N° RG 23/04664 – N° Portalis DBYQ-W-B7H-IBLD
4ème CHAMBRE CIVILE – POLE DE LA PROTECTION
JUGEMENT DU 17 Juillet 2025
COMPOSITION DU TRIBUNAL
Lors des débats et du délibéré :
Président : Monsieur Jean-Philippe BELPERRON, Juge chargé des contentieux de la protection assisté pendant les débats de Madame Sophie SIMEONE, greffière ;
DEBATS : à l’audience publique du 20 Mai 2025
ENTRE :
Madame [B] [E]
demeurant [Adresse 1] (MAROC)
représentée par Me Charlotte FARIZON, avocate au barreau de SAINT-ETIENNE
ET :
Madame [W] [F]
demeurant [Adresse 3]
représentée par Maître Didier SARDIN de la SCP SARDIN ET THELLYERE (ST AVOCATS), avocat au barreau de LYON
JUGEMENT :
contradictoire et en premier ressort,
Prononcé par mise à disposition au greffe à la date du 17 Juillet 2025
EXPOSÉ DU LITIGE
Exposé des faits et de la procédure
Par contrat du 31 juillet 2021, Madame [W] [F], a donné à bail à Madame [B] [E], un local à usage d’habitation situé [Adresse 2], moyennant un loyer mensuel révisable de 330,00 €, outre une provision mensuelle sur charges de 20,00 €.
Le même jour, un état des lieux d’entrée a été établi contradictoirement par les parties. En sa page 1, il y est notamment consigné que la porte d’entrée de l’appartement est évaluée dans un état moyen tout en signalant une peinture écaillée par endroits. Quant à ses deux serrures et son verrou intérieur, ils sont évalués en bon état.
Par contrat du 12 janvier 2023, Madame [W] [F] a donné à bail à Madame [R] [L], un appartement dans le même immeuble ;
Par courrier électronique du 22 mars 2023, Madame [B] [E] alertait Madame [W] [F] sur les faits de menaces et de violences qu’elle subissait de la part de Madame [R] [L] depuis trois semaines auparavant et les répercussions de ce comportement.
Le même jour, à 11h58, Madame [B] [E] déposait une main courante auprès des services de police stéphanois à ce titre.
Le 23 mars 2023, Monsieur [U] [K] mandataire de Madame [W] [F] adressait un courrier électronique à Madame [R] [L] pour la mettre en demeure de faire cesser les troubles de voisinage.
Madame [R] [L] s’introduisait peu après de force dans le domicile de Madame [B] [E], la contraignant de quitter les lieux. Madame [B] [E] passait la nuit du 28 au 29 mars 2023 au sein d’un hôtel.
Le 29 mars 2023, Madame [R] [L] adressait un message texte à Monsieur [U] [K], lui demandant les coordonnées téléphoniques de Madame [B] [E], et à défaut, de l’inviter à descendre au rez-de-chaussée à 10h afin qu’elle puisse lui offrir des fleurs et ouvrir au serrurier.
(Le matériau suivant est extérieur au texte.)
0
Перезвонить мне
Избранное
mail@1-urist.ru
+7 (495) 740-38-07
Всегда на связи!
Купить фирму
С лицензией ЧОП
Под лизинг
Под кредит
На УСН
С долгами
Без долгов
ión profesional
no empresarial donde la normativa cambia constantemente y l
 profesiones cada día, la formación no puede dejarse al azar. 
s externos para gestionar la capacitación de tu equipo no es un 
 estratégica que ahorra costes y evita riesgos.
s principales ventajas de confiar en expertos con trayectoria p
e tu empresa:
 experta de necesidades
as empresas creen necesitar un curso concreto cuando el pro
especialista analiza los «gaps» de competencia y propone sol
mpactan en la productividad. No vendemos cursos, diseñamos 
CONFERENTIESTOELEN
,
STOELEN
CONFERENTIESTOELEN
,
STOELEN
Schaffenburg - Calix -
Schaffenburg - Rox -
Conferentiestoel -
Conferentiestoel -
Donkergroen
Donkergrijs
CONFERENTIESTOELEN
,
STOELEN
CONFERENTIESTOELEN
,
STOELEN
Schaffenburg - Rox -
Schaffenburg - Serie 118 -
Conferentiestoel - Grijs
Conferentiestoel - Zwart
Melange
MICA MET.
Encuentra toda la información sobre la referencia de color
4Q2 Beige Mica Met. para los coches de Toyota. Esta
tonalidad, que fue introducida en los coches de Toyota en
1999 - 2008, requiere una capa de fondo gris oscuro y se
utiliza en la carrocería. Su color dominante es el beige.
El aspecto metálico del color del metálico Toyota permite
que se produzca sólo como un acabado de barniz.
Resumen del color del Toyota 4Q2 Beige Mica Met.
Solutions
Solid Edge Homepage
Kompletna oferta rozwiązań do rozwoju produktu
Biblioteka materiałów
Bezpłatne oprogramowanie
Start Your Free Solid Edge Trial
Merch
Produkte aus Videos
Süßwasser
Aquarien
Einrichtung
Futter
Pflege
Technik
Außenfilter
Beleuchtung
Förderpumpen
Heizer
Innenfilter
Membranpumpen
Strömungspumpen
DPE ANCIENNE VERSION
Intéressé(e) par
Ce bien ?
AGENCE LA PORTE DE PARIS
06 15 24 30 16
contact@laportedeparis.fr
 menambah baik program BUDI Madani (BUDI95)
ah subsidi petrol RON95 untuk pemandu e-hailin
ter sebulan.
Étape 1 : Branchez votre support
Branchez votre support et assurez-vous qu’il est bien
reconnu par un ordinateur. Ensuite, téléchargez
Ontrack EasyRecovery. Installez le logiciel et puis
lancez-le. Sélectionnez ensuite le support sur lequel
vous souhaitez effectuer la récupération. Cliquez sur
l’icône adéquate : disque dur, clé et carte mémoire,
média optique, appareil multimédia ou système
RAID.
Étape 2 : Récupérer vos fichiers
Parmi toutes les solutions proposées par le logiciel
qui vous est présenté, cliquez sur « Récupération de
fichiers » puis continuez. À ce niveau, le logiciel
En réponse, à 14h24, Monsieur [U] [K] l’enjoignait de se présenter promptement aux services de police stéphanois.
Par courrier électronique du 29 mars 2023, Madame [B] [E] sollicitait de Monsieur [U] [K] la mise à disposition d’un logement temporaire.
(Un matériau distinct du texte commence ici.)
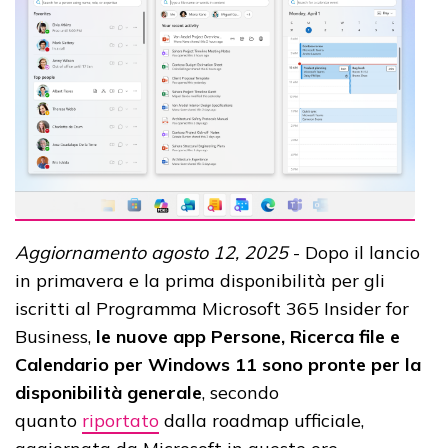
Aggiornamento agosto 12, 2025
- Dopo il lancio
in primavera e la prima disponibilità per gli
iscritti al Programma Microsoft 365 Insider for
Business,
le nuove app Persone, Ricerca file e
Calendario per Windows 11 sono pronte per la
disponibilità generale
, secondo
quanto
riportato
dalla roadmap ufficiale,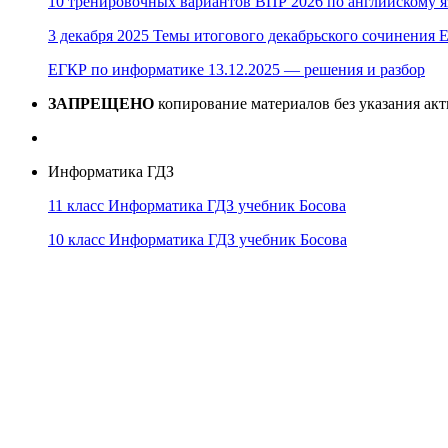
10 тренировочных вариантов ВПР 2026 по английскому я
3 декабря 2025 Темы итогового декабрьского сочинения Е
ЕГКР по информатике 13.12.2025 — решения и разбор
ЗАПРЕЩЕНО
копирование материалов без указания ак
Информатика ГДЗ
11 класс Информатика ГДЗ учебник Босова
10 класс Информатика ГДЗ учебник Босова
10 класс Информатика ГДЗ учебник Поляков
9 класс Информатика ГДЗ учебник Босова
8 класс Информатика ГДЗ учебник Поляков
7 класс Информатика ГДЗ учебник Поляков
Информатика Эксперт
© 2026
Тема от
WP Puzzle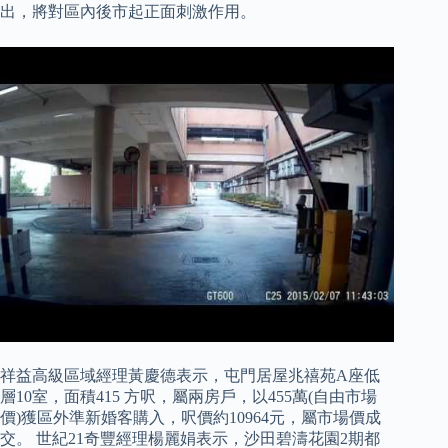
出，將對區內後市起正面刺激作用。
祥益高級區域經理黃慶德表示，屯門居屋兆禧苑A座低
層10室，面積415 方呎，屬兩房戶，以455萬(自由市場
價)獲區外準新婚客購入，呎價約10964元，屬市場價成
交。 世紀21奇豐經理楊麗娟表示，沙田碧濤花園2期都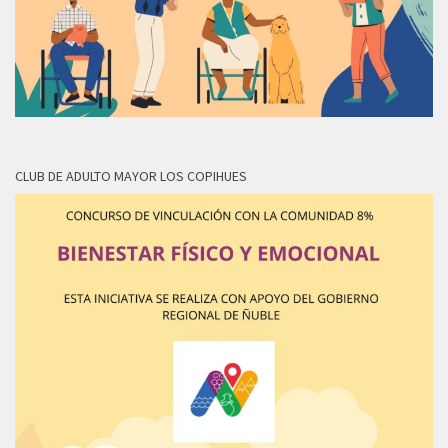
CLUB DE ADULTO MAYOR LOS COPIHUES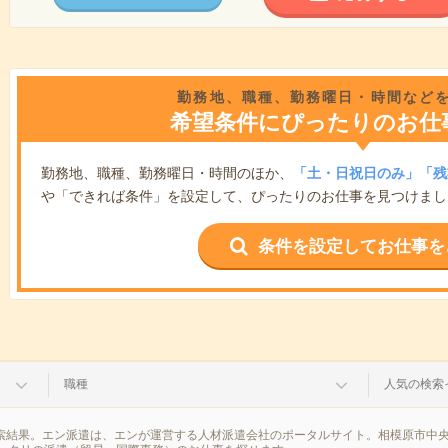
勤務地、職種、勤務曜日・時間など
希望条件にぴったりのお仕
勤務地、職種、勤務曜日・時間のほか、
「土・日祝日のみ」「残
や「できれば条件」を設定して、ぴったりのお仕事を見つけまし
条件を設定してお仕事を
職種
人気の検索
検索結果。エン派遣は、エンが運営する人材派遣会社のポータルサイト。相模原市中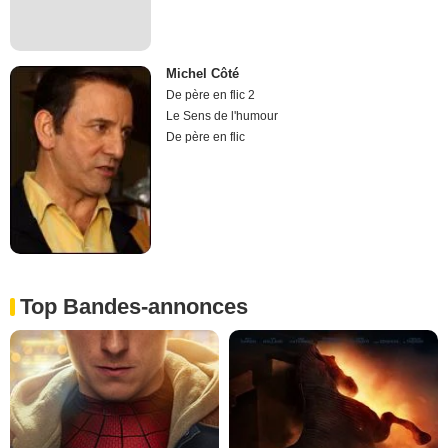
Michel Côté
De père en flic 2
Le Sens de l'humour
De père en flic
Top Bandes-annonces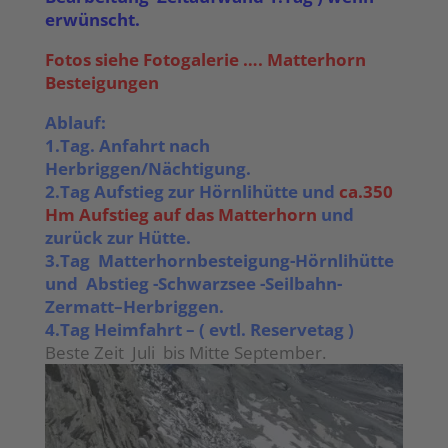
erwünscht.
Fotos siehe Fotogalerie …. Matterhorn
Besteigungen
Ablauf:
1.Tag. Anfahrt nach
Herbriggen/Nächtigung.
2.Tag Aufstieg zur Hörnlihütte und
ca.350
Hm Aufstieg auf das Matterhorn
und
zurück zur Hütte.
3.Tag Matterhornbesteigung-Hörnlihütte
und Abstieg -Schwarzsee -Seilbahn-
Zermatt–Herbriggen.
4.Tag Heimfahrt – ( evtl. Reservetag )
Beste Zeit Juli bis Mitte September.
Le 2 avril 2023, Madame [R] [L] était déférée devant le Procureur de la République près le tribunal judiciaire de Saint-Étienne dans le cadre d’une procédure de comparution préalable, pour des faits de menace de mort réitérée, de violation de domicile, d’introduction dans le domicile d’autrui à l’aide de manœuvres, de menaces, voies de fait ou contrainte, de vol avec destruction ou détérioration, et de dégradation ou détérioration d’un bien appartenant à autrui, commis à l’encontre de Madame [B] [E] les 28 et 31 mars 2023.
Par jugement définitif en date du 10 mai 2023, le tribunal correctionnel de Saint-Étienne
déclarait irresponsable pénalement Madame [R] [L], en raison d’un trouble psychique ayant aboli son discernement, au sens de l’article 122-1 du Code pénal,– l’expert psychiatre ayant conclu à l’existence d’une pathologie mentale de type psychotique, caractérisée par un état délirant et un vécu de persécution, auxquels s’ajoute un trouble lié à une consommation d’alcool –. Madame [R] [L] fera l’objet d’une mesure d’hospitalisation d’office.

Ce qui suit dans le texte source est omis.